Missile and launch components have been moved to the east coast of North Korea in the "last few days," a U.S. official with direct knowledge of the information told CNN Thursday.
The apparent deployment comes amid further threatening statements by North Korea and heightened tensions in the region -- a situation that "does not need to get hotter," a U.S. State Department spokeswoman said.
The move of the missile and launch equipment could mean that Pyongyang, which unleashed another round of scathing rhetoric accusing the United States of pushing the region to the "brink of war," may be planning a missile launch soon.
The components, the official said, are consistent with those of a Musudan missile, which has a 2,500-mile range, meaning it could threaten South Korea, Japan and Southeast Asia.
The United States has been looking for a hidden North Korean east coast launch site or mobile launchers, a concern because a launch from the east coast would go over Japan, the official said.
It is believed a missile launch would be a "test" launch rather than a targeted strike. That is because it appears the North Koreans have only moved the components so far.
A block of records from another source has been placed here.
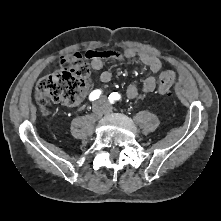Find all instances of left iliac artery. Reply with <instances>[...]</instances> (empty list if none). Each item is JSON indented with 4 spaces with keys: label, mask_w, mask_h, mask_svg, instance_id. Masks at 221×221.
Segmentation results:
<instances>
[{
    "label": "left iliac artery",
    "mask_w": 221,
    "mask_h": 221,
    "mask_svg": "<svg viewBox=\"0 0 221 221\" xmlns=\"http://www.w3.org/2000/svg\"><path fill=\"white\" fill-rule=\"evenodd\" d=\"M120 98H121V96L117 92H114V93L109 95V101H110L111 104H114L115 101L119 100Z\"/></svg>",
    "instance_id": "44dca946"
}]
</instances>
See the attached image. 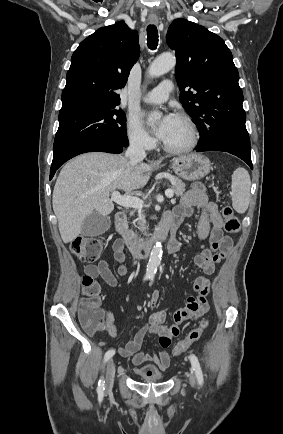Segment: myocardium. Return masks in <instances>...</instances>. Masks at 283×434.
<instances>
[{"label": "myocardium", "instance_id": "myocardium-1", "mask_svg": "<svg viewBox=\"0 0 283 434\" xmlns=\"http://www.w3.org/2000/svg\"><path fill=\"white\" fill-rule=\"evenodd\" d=\"M176 117L185 123V125L188 129V133H189L188 141L186 144L179 146V147H172V146L166 144L165 142L162 143V146H163V149L170 154L188 153L196 147L198 140H199V132H198L197 126L194 123V121L192 120V118L189 115H187L186 113H178L176 115Z\"/></svg>", "mask_w": 283, "mask_h": 434}]
</instances>
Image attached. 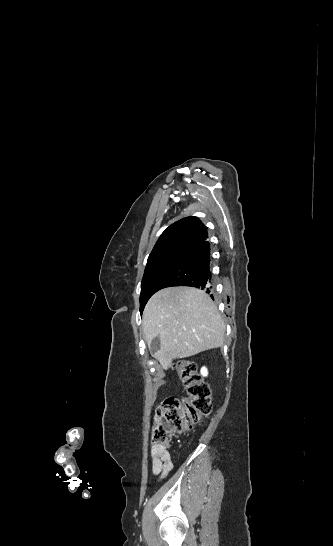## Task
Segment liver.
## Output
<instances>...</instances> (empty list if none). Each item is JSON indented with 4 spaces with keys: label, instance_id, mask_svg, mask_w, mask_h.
Here are the masks:
<instances>
[{
    "label": "liver",
    "instance_id": "liver-1",
    "mask_svg": "<svg viewBox=\"0 0 333 546\" xmlns=\"http://www.w3.org/2000/svg\"><path fill=\"white\" fill-rule=\"evenodd\" d=\"M149 348L156 337L154 354L164 369L172 361L223 345L225 324L209 295L194 287H168L155 293L143 312Z\"/></svg>",
    "mask_w": 333,
    "mask_h": 546
}]
</instances>
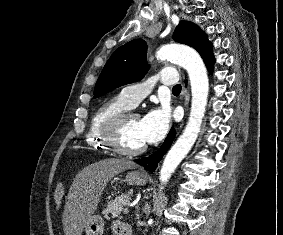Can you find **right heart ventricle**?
Returning <instances> with one entry per match:
<instances>
[{
	"mask_svg": "<svg viewBox=\"0 0 283 235\" xmlns=\"http://www.w3.org/2000/svg\"><path fill=\"white\" fill-rule=\"evenodd\" d=\"M131 106L122 98L121 95L112 97L103 103L93 113L86 133V144L93 150H107L108 147L102 138V129L112 116L130 109Z\"/></svg>",
	"mask_w": 283,
	"mask_h": 235,
	"instance_id": "e07e8e85",
	"label": "right heart ventricle"
}]
</instances>
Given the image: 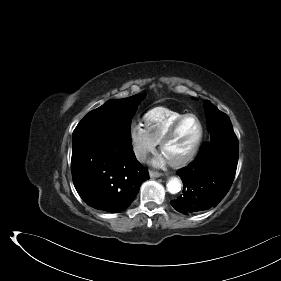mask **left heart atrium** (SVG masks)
<instances>
[{
	"mask_svg": "<svg viewBox=\"0 0 281 281\" xmlns=\"http://www.w3.org/2000/svg\"><path fill=\"white\" fill-rule=\"evenodd\" d=\"M165 162H166L165 156H160L159 158L153 161L155 165H159V166L163 165Z\"/></svg>",
	"mask_w": 281,
	"mask_h": 281,
	"instance_id": "39dd6f15",
	"label": "left heart atrium"
}]
</instances>
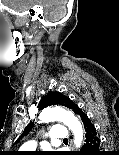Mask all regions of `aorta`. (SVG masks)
I'll return each mask as SVG.
<instances>
[{"instance_id": "aorta-1", "label": "aorta", "mask_w": 119, "mask_h": 155, "mask_svg": "<svg viewBox=\"0 0 119 155\" xmlns=\"http://www.w3.org/2000/svg\"><path fill=\"white\" fill-rule=\"evenodd\" d=\"M40 120L45 123L53 121L62 122L72 131L75 146L77 148L81 146L83 141V128L79 120L70 111L60 106L47 107L41 112Z\"/></svg>"}]
</instances>
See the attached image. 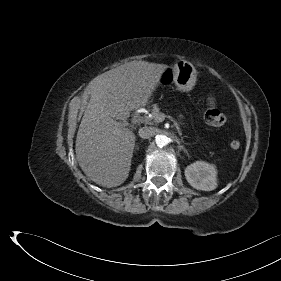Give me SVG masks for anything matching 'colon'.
<instances>
[{"label":"colon","mask_w":281,"mask_h":281,"mask_svg":"<svg viewBox=\"0 0 281 281\" xmlns=\"http://www.w3.org/2000/svg\"><path fill=\"white\" fill-rule=\"evenodd\" d=\"M226 120V114L217 108H210L205 113V121L211 126H221L226 122ZM229 145L232 149L236 150L240 147V142L233 139L230 141Z\"/></svg>","instance_id":"5ec220e1"}]
</instances>
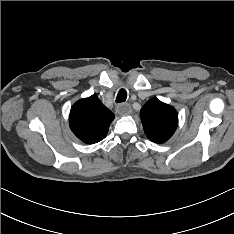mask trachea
Here are the masks:
<instances>
[{"label": "trachea", "mask_w": 234, "mask_h": 234, "mask_svg": "<svg viewBox=\"0 0 234 234\" xmlns=\"http://www.w3.org/2000/svg\"><path fill=\"white\" fill-rule=\"evenodd\" d=\"M127 98V92L125 89H120L117 97H116V103L124 102Z\"/></svg>", "instance_id": "1"}]
</instances>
The United States is waiting to see whether North Korea issues a notice to its airmen and mariners to stay out of the region.
Communication intercepts in recent days also seem to show that Pyongyang might be planning to launch a mobile ballistic missile in the coming days or weeks, another U.S. official said.
Earlier, South Korean Defense Minister Kim Kwan-jin told a parliamentary committee in Seoul that the North has moved a medium-range missile to its east coast for an imminent test firing or military drill.
The missile doesn't appear to be aimed at the U.S. mainland, Kim said, according to the semi-official South Korean news agency Yonhap.
Wednesday, the United States announced it was sending ballistic missile defenses to Guam, a Western Pacific territory that is home to U.S. naval and air bases. North Korea has cited those bases when listing possible targets for missile attacks.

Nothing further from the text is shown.